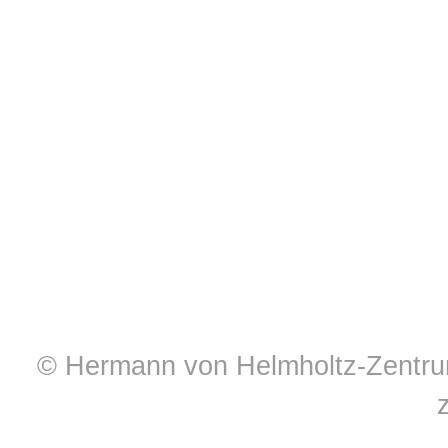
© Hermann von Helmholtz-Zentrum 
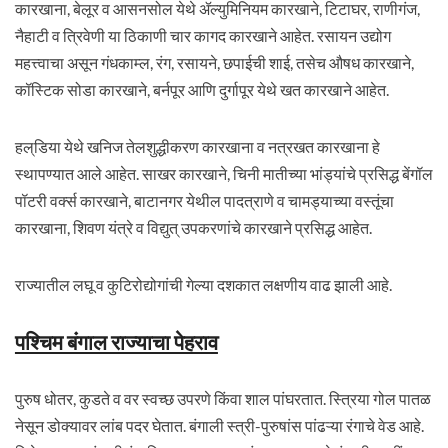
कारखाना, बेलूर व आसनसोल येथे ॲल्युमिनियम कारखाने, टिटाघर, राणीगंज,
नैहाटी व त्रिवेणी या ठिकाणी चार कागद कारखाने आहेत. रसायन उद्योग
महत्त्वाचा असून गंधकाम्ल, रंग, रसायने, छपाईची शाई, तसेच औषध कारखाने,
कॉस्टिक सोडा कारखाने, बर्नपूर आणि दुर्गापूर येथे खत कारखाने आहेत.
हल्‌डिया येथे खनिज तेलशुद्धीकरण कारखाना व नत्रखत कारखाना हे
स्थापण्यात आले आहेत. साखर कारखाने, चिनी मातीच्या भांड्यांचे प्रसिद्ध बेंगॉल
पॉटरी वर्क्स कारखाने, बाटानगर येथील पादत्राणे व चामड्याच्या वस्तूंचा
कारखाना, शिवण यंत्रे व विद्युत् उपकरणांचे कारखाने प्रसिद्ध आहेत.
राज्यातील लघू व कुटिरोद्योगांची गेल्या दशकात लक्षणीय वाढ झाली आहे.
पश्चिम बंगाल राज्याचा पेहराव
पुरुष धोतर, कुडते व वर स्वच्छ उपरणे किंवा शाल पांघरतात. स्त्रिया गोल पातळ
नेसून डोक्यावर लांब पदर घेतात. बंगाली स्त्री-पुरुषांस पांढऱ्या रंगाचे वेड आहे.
========================
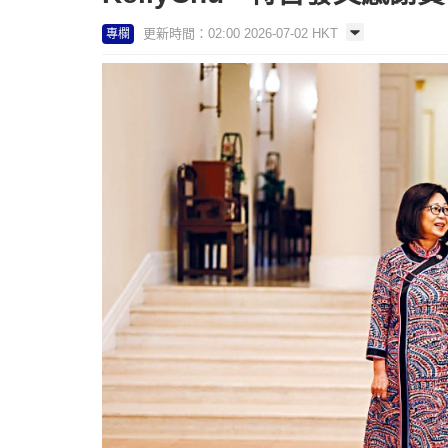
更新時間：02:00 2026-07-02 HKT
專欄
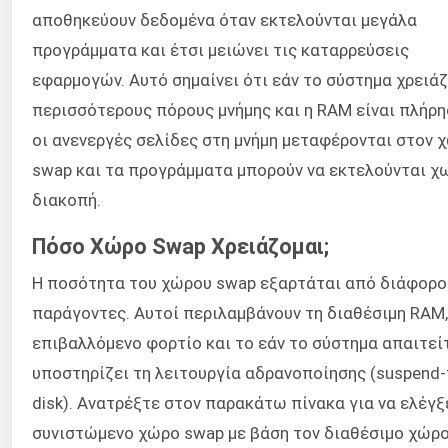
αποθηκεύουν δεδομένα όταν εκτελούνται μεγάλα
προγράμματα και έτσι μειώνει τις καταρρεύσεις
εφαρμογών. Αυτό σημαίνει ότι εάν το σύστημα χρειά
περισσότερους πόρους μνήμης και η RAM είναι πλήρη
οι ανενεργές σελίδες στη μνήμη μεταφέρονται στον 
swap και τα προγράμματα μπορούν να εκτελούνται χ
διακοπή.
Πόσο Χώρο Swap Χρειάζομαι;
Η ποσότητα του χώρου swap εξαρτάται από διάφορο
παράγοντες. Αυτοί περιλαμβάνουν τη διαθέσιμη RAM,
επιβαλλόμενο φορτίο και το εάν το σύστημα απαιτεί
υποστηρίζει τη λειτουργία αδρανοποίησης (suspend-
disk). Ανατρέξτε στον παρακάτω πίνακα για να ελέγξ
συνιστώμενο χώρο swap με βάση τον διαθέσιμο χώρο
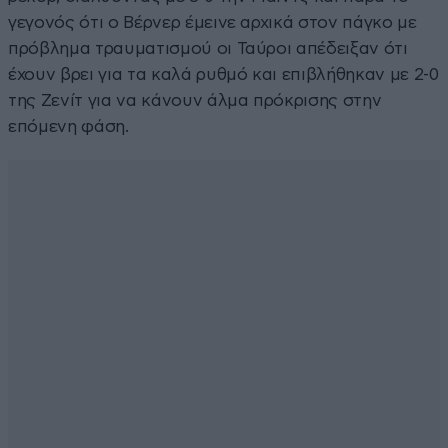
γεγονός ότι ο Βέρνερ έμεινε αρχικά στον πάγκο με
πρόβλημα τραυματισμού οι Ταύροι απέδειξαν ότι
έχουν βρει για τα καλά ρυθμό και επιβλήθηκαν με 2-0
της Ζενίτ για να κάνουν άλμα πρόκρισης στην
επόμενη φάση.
========================
• Work order: Among the records above, only the lines between the line holding "पुरुष धोतर, कुडते" and the line holding "नेसून डोक्यावर लांब", inclusive, are to be output, exactly as written.

• Exercise answer:
पुरुष धोतर, कुडते व वर स्वच्छ उपरणे किंवा शाल पांघरतात. स्त्रिया गोल पातळ
नेसून डोक्यावर लांब पदर घेतात. बंगाली स्त्री-पुरुषांस पांढऱ्या रंगाचे वेड आहे.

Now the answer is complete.